Les routeurs domestiques n’étaient jusqu’ici qu’un sujet technique, rarement abordé sous l’angle de la sécurité nationale. La décision de la Federal Communications Commission (FCC) change clairement la donne. En interdisant l’importation de nouveaux modèles jugés à risque, l’autorité américaine fait entrer ces équipements du quotidien dans le champ des préoccupations stratégiques.
Des équipements désormais considérés comme sensibles
La mesure vise des routeurs fabriqués à l’étranger, considérés comme susceptibles de fragiliser les réseaux de communication. Elle ne concerne pas les équipements déjà installés, mais elle traduit un basculement. Ce qui relevait encore récemment de la simple connectivité est désormais perçu comme un point d’entrée potentiel dans l’écosystème numérique.
L’extension du périmètre de sécurité
Ce repositionnement s’explique aussi par l’évolution des usages. Avec le télétravail et l’hybridation des environnements, les réseaux domestiques ne sont plus isolés. Ils deviennent des prolongements des systèmes d’information, sans pour autant bénéficier du même niveau de supervision ou de mise à jour. Dans ce contexte, le routeur personnel cesse d’être un objet neutre.

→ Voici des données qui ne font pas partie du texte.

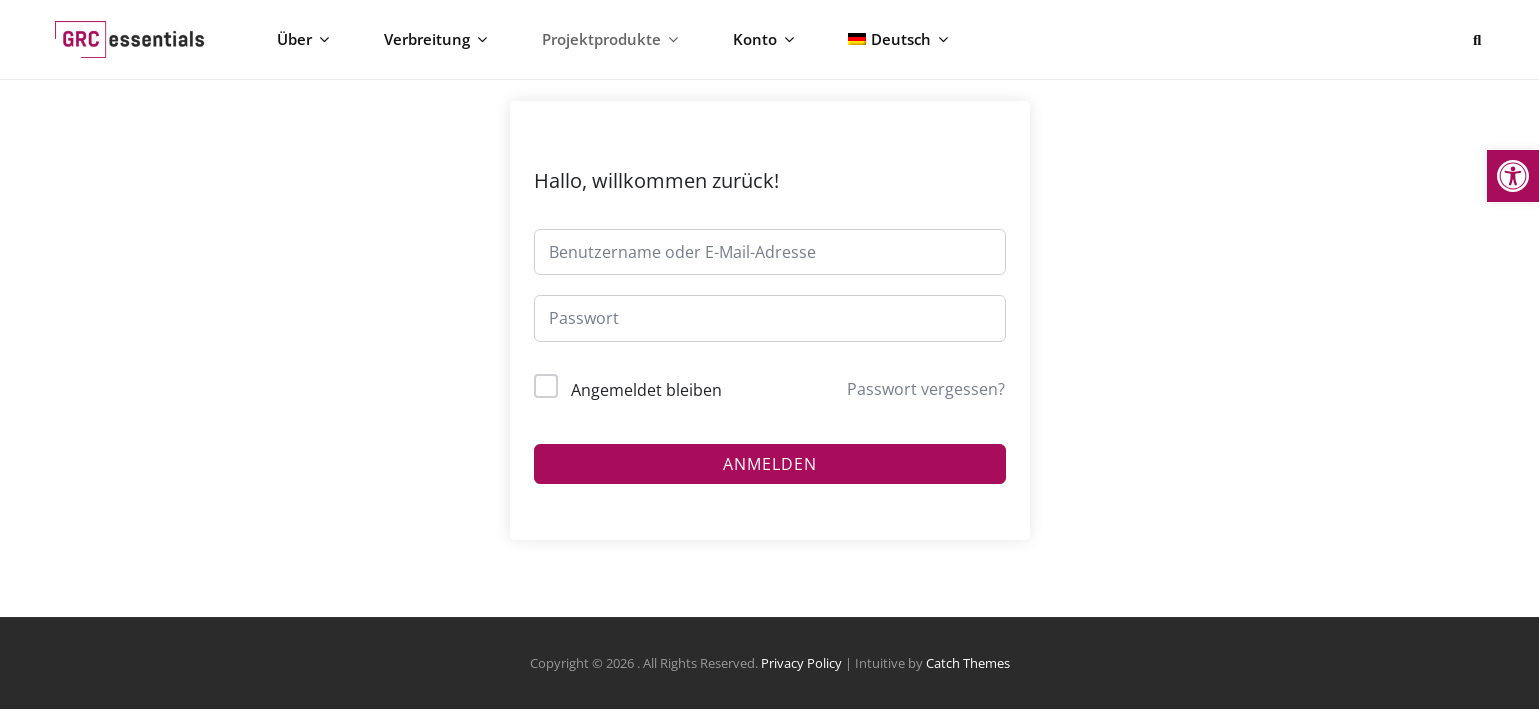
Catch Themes (968, 676)
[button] (1513, 176)
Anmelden (770, 477)
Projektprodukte (599, 46)
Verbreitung (435, 46)
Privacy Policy (801, 676)
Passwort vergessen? (926, 402)
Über (312, 46)
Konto (743, 46)
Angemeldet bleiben (646, 403)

Une logique de souveraineté en toile de fond
Au-delà de l’aspect technique, la décision s’inscrit dans une logique de maîtrise de la chaîne d’approvisionnement. Après les infrastructures télécoms et certains composants critiques, ce sont désormais des équipements grand public qui entrent dans le périmètre de la souveraineté numérique.
Et en Europe ?
En Europe, le sujet reste encore discret à ce niveau de granularité. Les débats portent davantage sur le cloud, les données ou les plateformes. Mais la question des équipements, et en particulier de leur origine, pourrait rapidement remonter à mesure que les exigences de sécurité s’étendent. Ce que montre la FCC, c’est que la cybersécurité ne se limite plus aux datacenters ou aux logiciels, mais qu’elle s’ancre aussi dans des objets beaucoup plus ordinaires.